Un milione in piazza a Tripoli, la polizia spara. Tv di stato: operazione contro terroristi. Quattro tribù in marcia sulla capitale. La Ue: stop immediato a uso forza. Berlusconi allarmato.
ROMA - Non si placa la rivolta in Libia, nonostante la sanguinosa repressione e il paese scivola verso la guerra civile. Nel pomeriggio l'aviazione ha bombardato i manifestanti in piazza a Tripoli, dove nel mattino si contavano già 61 morti, saliti nel pomeriggio a 250.
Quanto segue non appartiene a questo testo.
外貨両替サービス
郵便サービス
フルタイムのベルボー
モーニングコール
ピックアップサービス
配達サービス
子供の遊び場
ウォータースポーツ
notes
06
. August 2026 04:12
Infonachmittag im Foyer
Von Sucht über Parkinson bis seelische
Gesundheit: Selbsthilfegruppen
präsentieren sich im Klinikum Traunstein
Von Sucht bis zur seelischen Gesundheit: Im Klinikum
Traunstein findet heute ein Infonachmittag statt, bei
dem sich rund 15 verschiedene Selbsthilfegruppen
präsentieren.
Centinaia di migliaia di persone (alcune fonti parlano di un milione) si erano radunate sulla Piazza Verde. La polizia ha aperto il fuoco sulla folla. Secondo la tv di stato i raid aerei su Tripoli fanno parte di operazioni contro covi di sabotatori e terroristi. Nella capitale sono stati incendiati i palazzi del potere. In giornata si era diffusa la voce che diverse città, tra cui Bengasi e Sirte, erano finite nelle mani dei manifestanti dopo le defezioni nell'esercito. Ma alcuni testimoni hanno smentito. Il ministro della Giustizia si è dimesso in segno di protesta «per l'eccessivo uso di violenza contro le manifestazioni». In tutto il paese sono interrotte le comunicazioni telefoniche.
L'aeronautica libica sta prendendo di mira i dimostranti sulla via al Gumhuriya che porta alla Piazza Verde, bombardando manifestanti che si dirigevano verso una base militare per procurarsi munizioni. Sul terreno le forze di sicurezza sparano contro i dimostranti diretti verso il compound di Gheddafi. Ahmed Elgazir, un operatore per la difesa dei diritti umani, ha affermato che la Libyan News Centre di Ginevra ha ricevuto una telefonata di richiesta d'aiuto da parte di una donna «testimone del massacro in corso e che è riuscita a chiamare tramite un telefono satellitare».
Voci di golpe militare. Fonti libiche hanno fatto sapere ad Al Jazeera che all'interno dell'esercito vi sarebbero grandi tensioni, al punto da poter prevedere che il capo di stato maggiore aggiunto, El Mahdi El Arabi, possa dirigere un colpo di stato militare contro il colonnello Muhammar Gheddafi, al potere da un quarantennio. Un gruppo di leader musulmani libici ha detto che la rivolta contro la leadership è un dovere divino di ciascuno.